Colorado at times can seem like a parade of yearly musical traditions. Denver, being a massive music hub, is a place where many performers pass through around the same time each year. One nascent tradition is the Keller and His Compadres shows in Keystone, Colorado. Last year’s shows originally marked the end of the world according to the Mayan Calendar. Well fortunately for K-Dub the world continued and so do these concerts. It’s a chance for the normally solo performer Keller Williams to grab a few friends and just jam. This year he got a chance to playe with Michael Kang and Michael Travis from String Cheese Incident on Friday and Vince Herman and Drew Emmitt of Leftover Salmon on Saturday. I opted to catch Saturday’s show, which turned out to be a wise decision.
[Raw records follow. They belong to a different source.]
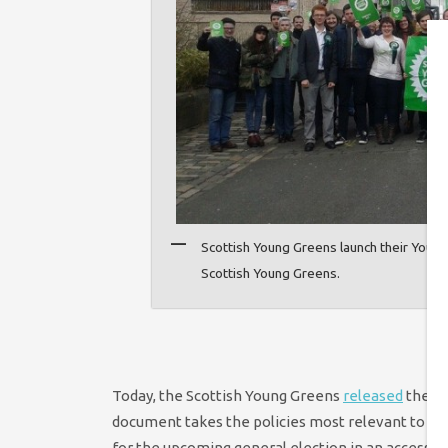
Scottish Young Greens launch their Youth
Scottish Young Greens.
Today, the Scottish Young Greens
released
their 
document takes the policies most relevant to yo
for the upcoming general election in an accessib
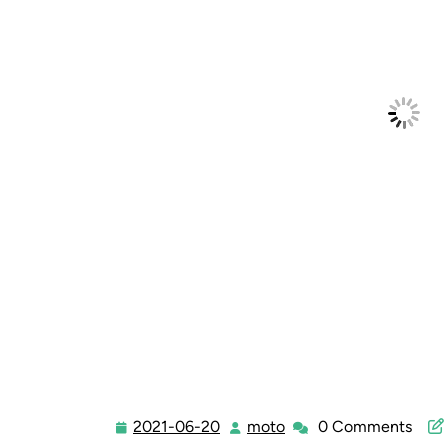
2021-06-20
moto
0 Comments
2021-
moto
I found out that Friday included a very young crowd and they pushed it to the limit. Saturday was a fairly casual affair with a slightly older audience. The show was completely sold out, meaning more than a few fans were turned away at the door. Unless the gig is billed as one of Keller’s official band projects, the format is always one set solo and one set with the guests. This night was no different. K-Dub’s first set started just after 9 PM. In his true entertainer style he began strumming his guitar backstage before emerging from the darkness. The Warren Station Center For The Arts was a square room with a bar in the back. It was cozy and by the time Keller actually started playing it was most definitely full. Classics from Keller like “Cadillac” and “Freaker By The Speaker” were sprinkled throughout the first set. Perhaps the most oddly satisfying song of the first set was an extended jam into the custom built version of Lorde’s “Royals.” Covers like this again reiterate Keller’s addiction to pop music. He rounded his solo set with a sing-along on “Gate Crashers.”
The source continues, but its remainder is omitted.